Each line below from the one containing "some apps. This" through the one containing "issue is affecting" is to be given again exactly, and no line outside that span.

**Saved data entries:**
● ● ● ● ● ● ●

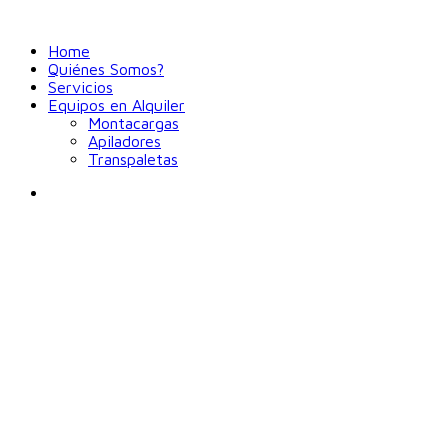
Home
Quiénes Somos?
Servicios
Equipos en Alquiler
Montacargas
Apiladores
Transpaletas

● ● ● ● ● ● ●

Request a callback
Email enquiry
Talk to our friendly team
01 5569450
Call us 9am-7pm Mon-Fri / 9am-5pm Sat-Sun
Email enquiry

● ● ● ● ● ● ●

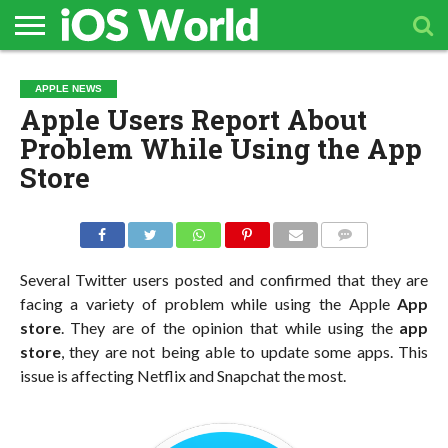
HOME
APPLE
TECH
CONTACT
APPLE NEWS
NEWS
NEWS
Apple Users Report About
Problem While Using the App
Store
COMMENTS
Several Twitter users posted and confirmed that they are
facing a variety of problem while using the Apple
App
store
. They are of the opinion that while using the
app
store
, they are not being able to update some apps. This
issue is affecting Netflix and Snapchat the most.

● ● ● ● ● ● ●

**ANSWER SPACE:**
, they are not being able to update some apps. This
issue is affecting Netflix and Snapchat the most.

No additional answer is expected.